Wenn die Regierung also schon keinen Einfluß mehr auf die Aktivitäten der Unternehmen hat, dann soll sie sich wenigstens um die Chancen der Menschen kümmern, die ja in ihrer großen Mehrheit in den Grenzen des Nationalstaats bleiben. Dabei ist das Beste, was die Regierung ihren Bürger bieten kann, eine solide Ausbildung, die es in- und ausländischen Unternehmen nahelegt, die Arbeitskraft eben dieser Bürger zu kaufen.

 

Spaltung

Leider vollzieht sich gerade auf diesem Gebiet eine Differenzierung, die zu erheblicher sozialer Ungleichheit führt. Die Arbeitskräfte teilen sich in drei Gruppen. Erstens die „Routinearbeiter“, die sich im Abstieg befinden, weil ihre Tätigkeit auch anderswo billiger eingekauft werden kann. Zweitens die „Dienstleister“, deren Chancen davon abhängen, ob sie im Inland zahlungskräftige Kundschaft finden (und die deshalb ebenfalls unter dem Abstieg der ersten Gruppe zu leiden haben).

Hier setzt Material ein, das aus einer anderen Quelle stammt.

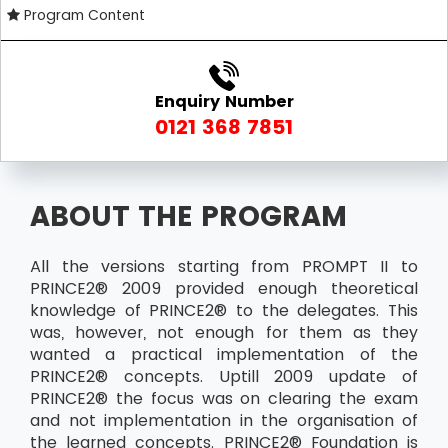
Program Content
Enquiry Number
0121 368 7851
ABOUT THE PROGRAM
All the versions starting from PROMPT II to
PRINCE2® 2009 provided enough theoretical
knowledge of PRINCE2® to the delegates. This
was, however, not enough for them as they
wanted a practical implementation of the
PRINCE2® concepts. Uptill 2009 update of
PRINCE2® the focus was on clearing the exam
and not implementation in the organisation of
the learned concepts. PRINCE2® Foundation is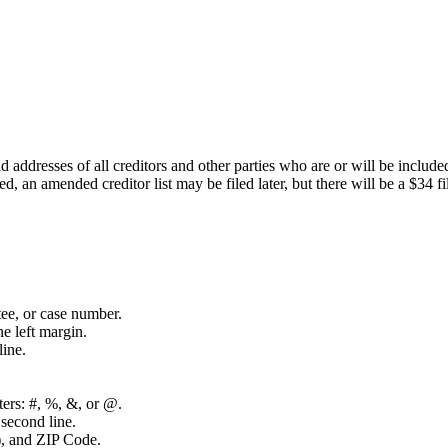
 addresses of all creditors and other parties who are or will be inclu
led, an amended creditor list may be filed later, but there will be a $34 
tee, or case number.
e left margin.
line.
cters: #, %, &, or @.
second line.
n), and ZIP Code.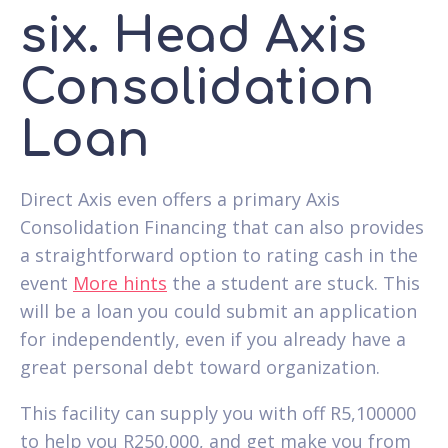
six. Head Axis
Consolidation
Loan
Direct Axis even offers a primary Axis
Consolidation Financing that can also provides
a straightforward option to rating cash in the
event
More hints
the a student are stuck. This
will be a loan you could submit an application
for independently, even if you already have a
great personal debt toward organization.
This facility can supply you with off R5,100000
to help you R250,000, and get make you from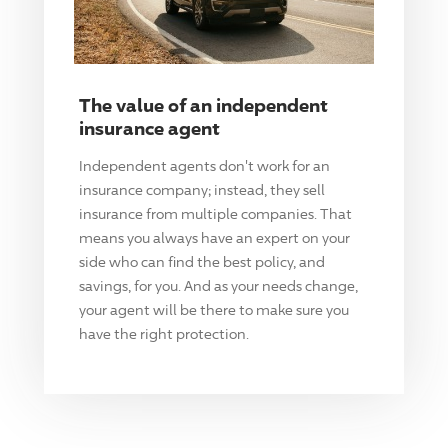
The value of an independent
insurance agent
Independent agents don't work for an
insurance company; instead, they sell
insurance from multiple companies. That
means you always have an expert on your
side who can find the best policy, and
savings, for you. And as your needs change,
your agent will be there to make sure you
have the right protection.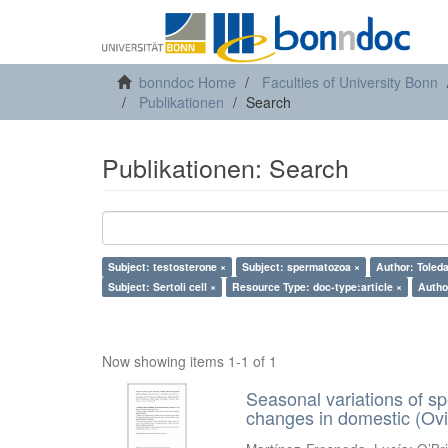
bonndoc Home
Faculties of University Bonn
Publikationen
Search
Publikationen: Search
Subject: testosterone ×
Subject: spermatozoa ×
Author: Toleda
Subject: Sertoli cell ×
Resource Type: doc-type:article ×
Author
Now showing items 1-1 of 1
Seasonal variations of sp
changes in domestic (Ovi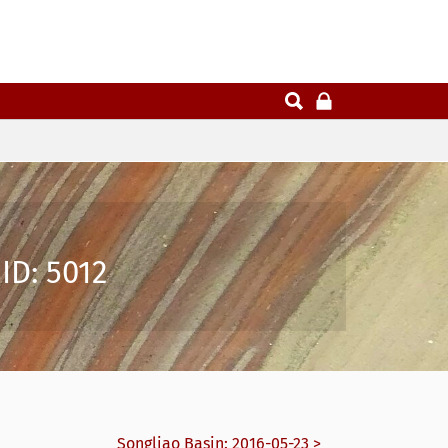
ID: 5012
Songliao Basin: 2016-05-23 >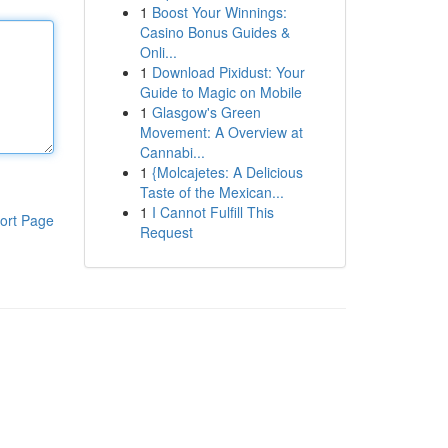
1
Boost Your Winnings:
Casino Bonus Guides &
Onli...
1
Download Pixidust: Your
Guide to Magic on Mobile
1
Glasgow's Green
Movement: A Overview at
Cannabi...
1
{Molcajetes: A Delicious
Taste of the Mexican...
1
I Cannot Fulfill This
ort Page
Request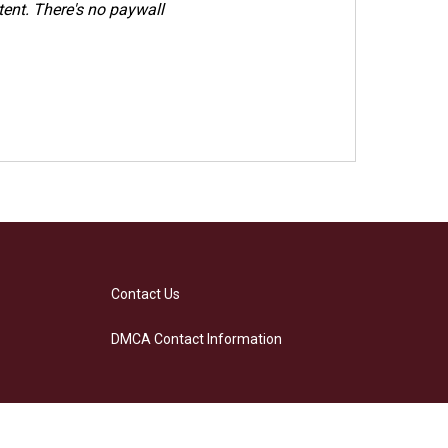
ent. There's no paywall
Contact Us
DMCA Contact Information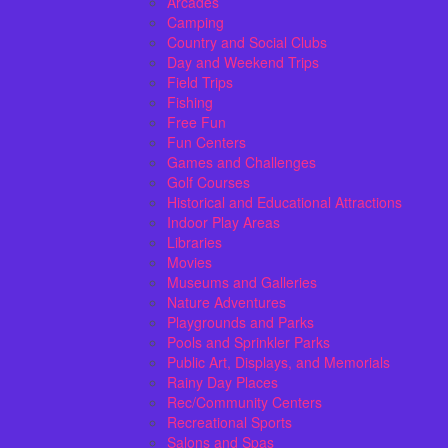
Arcades
Camping
Country and Social Clubs
Day and Weekend Trips
Field Trips
Fishing
Free Fun
Fun Centers
Games and Challenges
Golf Courses
Historical and Educational Attractions
Indoor Play Areas
Libraries
Movies
Museums and Galleries
Nature Adventures
Playgrounds and Parks
Pools and Sprinkler Parks
Public Art, Displays, and Memorials
Rainy Day Places
Rec/Community Centers
Recreational Sports
Salons and Spas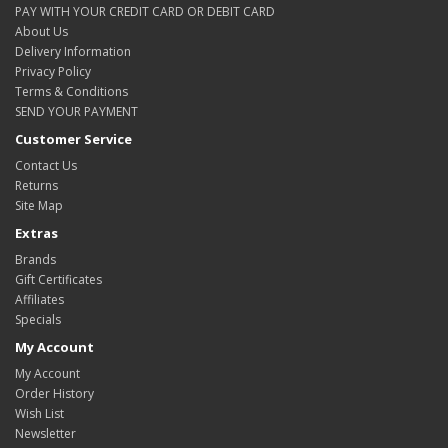
PAY WITH YOUR CREDIT CARD OR DEBIT CARD
About Us
Delivery Information
Privacy Policy
Terms & Conditions
SEND YOUR PAYMENT
Customer Service
Contact Us
Returns
Site Map
Extras
Brands
Gift Certificates
Affiliates
Specials
My Account
My Account
Order History
Wish List
Newsletter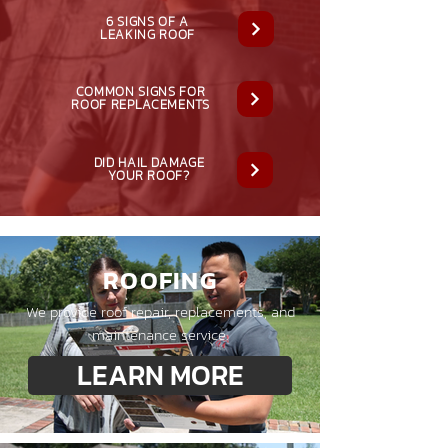
6 SIGNS OF A
LEAKING ROOF
COMMON SIGNS FOR
ROOF REPLACEMENTS
DID HAIL DAMAGE
YOUR ROOF?
ROOFING
We provide roof repair, replacements, and
maintenance service.
LEARN MORE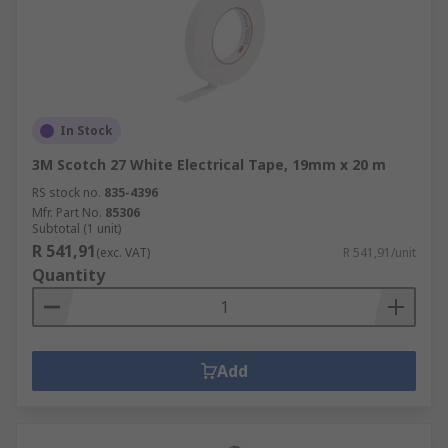
In Stock
3M Scotch 27 White Electrical Tape, 19mm x 20 m
RS stock no.
835-4396
Mfr. Part No.
85306
Subtotal (1 unit)
R 541,91
(exc. VAT)
R 541,91/unit
Quantity
Add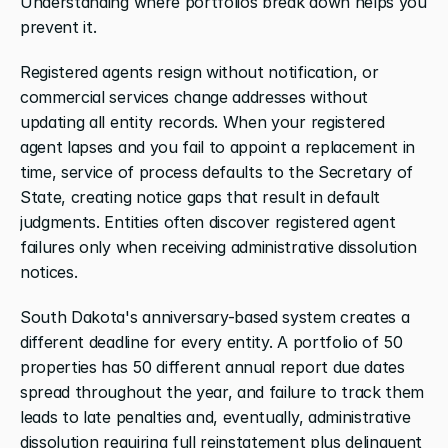
Understanding where portfolios break down helps you 
prevent it.
Registered agents resign without notification, or 
commercial services change addresses without 
updating all entity records. When your registered 
agent lapses and you fail to appoint a replacement in 
time, service of process defaults to the Secretary of 
State, creating notice gaps that result in default 
judgments. Entities often discover registered agent 
failures only when receiving administrative dissolution 
notices.
South Dakota's anniversary-based system creates a 
different deadline for every entity. A portfolio of 50 
properties has 50 different annual report due dates 
spread throughout the year, and failure to track them 
leads to late penalties and, eventually, administrative 
dissolution requiring full reinstatement plus delinquent 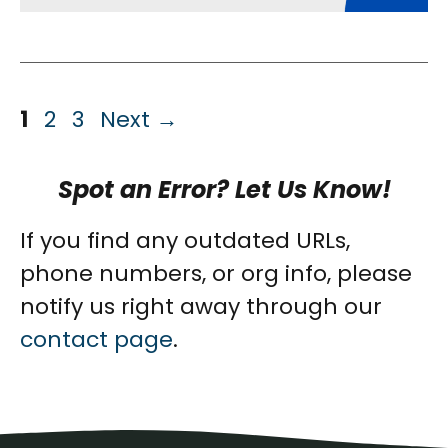
Page
Page
Page
1
2
3
Next
→
Spot an Error? Let Us Know!
If you find any outdated URLs,
phone numbers, or org info, please
notify us right away through our
contact page
.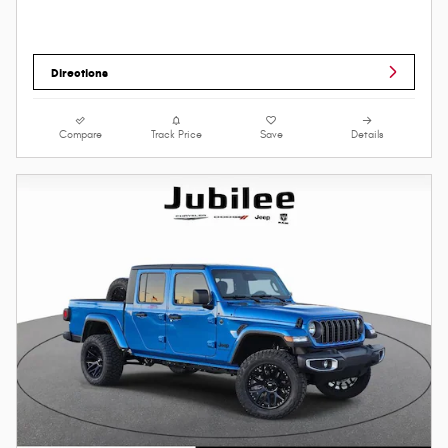
Directions
Compare
Track Price
Save
Details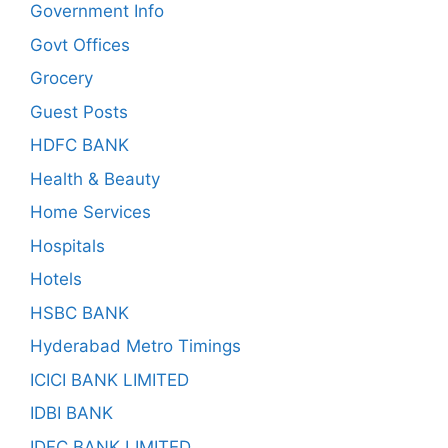
Government Info
Govt Offices
Grocery
Guest Posts
HDFC BANK
Health & Beauty
Home Services
Hospitals
Hotels
HSBC BANK
Hyderabad Metro Timings
ICICI BANK LIMITED
IDBI BANK
IDFC BANK LIMITED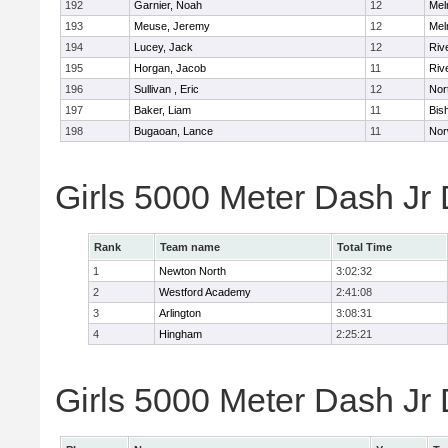
192
Garnier, Noah
12
Mel
193
Meuse, Jeremy
12
Mel
194
Lucey, Jack
12
Riv
195
Horgan, Jacob
11
Riv
196
Sullivan , Eric
12
Nor
197
Baker, Liam
11
Bis
198
Bugaoan, Lance
11
Nor
Girls 5000 Meter Dash Jr
Rank
Team name
Total Time
1
Newton North
3:02:32
2
Westford Academy
2:41:08
3
Arlington
3:08:31
4
Hingham
2:25:21
Girls 5000 Meter Dash Jr D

Drittens die „Symbol-Analytiker“, die als einzige in der Lage sind, ihre Kenntnisse und Fertigkeiten weltweit zu vermarkten. Mit diesem Begriff bezeichnet Reich alle diejenigen, deren Arbeit in der Erstellung von Konzepten, Texten, Bildern und dergleichen besteht. Das ist ein ziemlich weiter Kreis. Er umfaßt Filmregisseure, Werbemanager, Rechtsanwälte, Professoren, Musiker, Makler, Forscher, bezahlte Vermittler und Berater aller Art. Schließlich gehören auch die Topmanager der Unternehmen zu dieser Berufsgruppe. Insgesamt soll sie etwa 20 Prozent der Beschäftigten in den USA ausmachen. Den „Symbol-Analytikern“ geht es – im Unterschied zu den beiden anderen Gruppen – recht gut in der globalisierten Wirtschaft, weil sie ihre gefragten Fähigkeiten weltweit vermarkten können.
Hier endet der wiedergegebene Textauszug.